▶ **Assignment**:
Check every line of the data below for the word "want" and say how many have it, without further comment.

▶ **Records shown**:
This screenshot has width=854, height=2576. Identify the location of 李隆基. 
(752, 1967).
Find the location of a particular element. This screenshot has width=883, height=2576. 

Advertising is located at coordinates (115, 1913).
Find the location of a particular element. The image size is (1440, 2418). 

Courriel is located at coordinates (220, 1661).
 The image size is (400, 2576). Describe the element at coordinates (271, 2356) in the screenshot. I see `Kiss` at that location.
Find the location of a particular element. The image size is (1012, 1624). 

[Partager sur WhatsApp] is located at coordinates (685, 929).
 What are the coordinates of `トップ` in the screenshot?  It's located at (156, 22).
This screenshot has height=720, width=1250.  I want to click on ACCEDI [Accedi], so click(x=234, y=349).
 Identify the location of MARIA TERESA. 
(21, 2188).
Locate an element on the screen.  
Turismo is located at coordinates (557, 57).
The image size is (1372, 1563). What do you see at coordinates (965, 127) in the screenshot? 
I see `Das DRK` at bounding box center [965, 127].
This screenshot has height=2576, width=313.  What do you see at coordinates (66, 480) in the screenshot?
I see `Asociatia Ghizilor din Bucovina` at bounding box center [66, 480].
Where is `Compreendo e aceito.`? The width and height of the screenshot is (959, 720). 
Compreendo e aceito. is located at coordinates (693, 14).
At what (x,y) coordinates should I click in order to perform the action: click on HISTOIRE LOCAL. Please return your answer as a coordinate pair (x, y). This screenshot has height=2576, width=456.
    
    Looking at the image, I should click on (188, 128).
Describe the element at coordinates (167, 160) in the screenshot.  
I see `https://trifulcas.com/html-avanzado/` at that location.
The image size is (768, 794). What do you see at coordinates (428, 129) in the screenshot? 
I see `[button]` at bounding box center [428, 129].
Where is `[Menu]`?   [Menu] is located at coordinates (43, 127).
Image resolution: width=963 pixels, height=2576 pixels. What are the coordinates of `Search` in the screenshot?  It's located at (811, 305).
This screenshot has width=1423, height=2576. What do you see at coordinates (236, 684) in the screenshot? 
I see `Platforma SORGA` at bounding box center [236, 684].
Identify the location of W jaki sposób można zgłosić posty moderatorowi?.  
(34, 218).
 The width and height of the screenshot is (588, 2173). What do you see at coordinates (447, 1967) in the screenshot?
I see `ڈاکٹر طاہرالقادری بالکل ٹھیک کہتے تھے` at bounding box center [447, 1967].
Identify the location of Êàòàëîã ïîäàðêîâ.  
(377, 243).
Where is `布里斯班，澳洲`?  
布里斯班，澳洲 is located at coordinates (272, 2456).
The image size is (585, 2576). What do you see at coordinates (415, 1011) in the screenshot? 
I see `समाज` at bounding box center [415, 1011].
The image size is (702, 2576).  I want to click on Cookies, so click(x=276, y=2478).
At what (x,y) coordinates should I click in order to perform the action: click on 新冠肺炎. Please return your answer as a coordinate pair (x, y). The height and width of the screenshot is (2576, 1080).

▶ **Written reply**:
2